▸ **WHAT YOU ARE ASKED TO DO**
Once you have checked each line below for the word "SKIN", give the number of lines that have it and nothing further.

▸ **INPUT DATA**
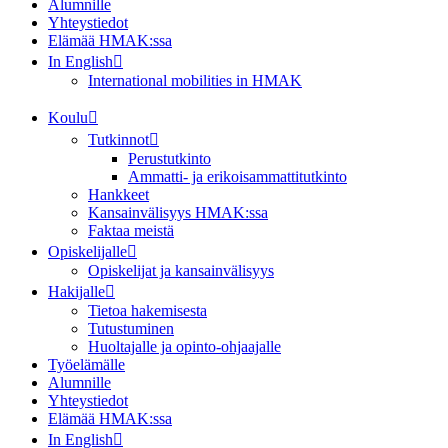
Alumnille
Yhteystiedot
Elämää HMAK:ssa
In English
International mobilities in HMAK
Koulu
Tutkinnot
Perustutkinto
Ammatti- ja erikoisammattitutkinto
Hankkeet
Kansainvälisyys HMAK:ssa
Faktaa meistä
Opiskelijalle
Opiskelijat ja kansainvälisyys
Hakijalle
Tietoa hakemisesta
Tutustuminen
Huoltajalle ja opinto-ohjaajalle
Työelämälle
Alumnille
Yhteystiedot
Elämää HMAK:ssa
In English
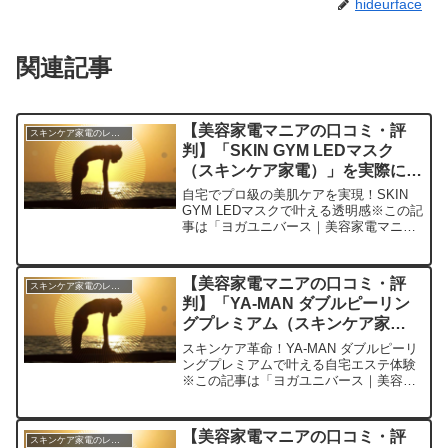
hideurface
関連記事
【美容家電マニアの口コミ・評
スキンケア家電のレビュー
判】「SKIN GYM LEDマスク
（スキンケア家電）」を実際に使
ってみた正直感想
自宅でプロ級の美肌ケアを実現！SKIN
GYM LEDマスクで叶える透明感※この記
事は「ヨガユニバース｜美容家電マニア
の口コミ・評判」の編集部に寄せられた
各商品・サービスへの口コミ今日、編集
部が紹介したいのが「SKIN GYM LEDマ
【美容家電マニアの口コミ・評
スキンケア家電のレビュー
スク...
判】「YA-MAN ダブルピーリン
グプレミアム（スキンケア家
電）」を実際に使ってみた正直感
スキンケア革命！YA-MAN ダブルピーリ
想
ングプレミアムで叶える自宅エステ体験
※この記事は「ヨガユニバース｜美容家
電マニアの口コミ・評判」の編集部に寄
せられた各商品・サービスへの口コミ今
日、編集部が紹介したいのが「YA-MAN
【美容家電マニアの口コミ・評
スキンケア家電のレビュー
ダブルピーリ...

▸ **RESULT OF THE EXERCISE**
3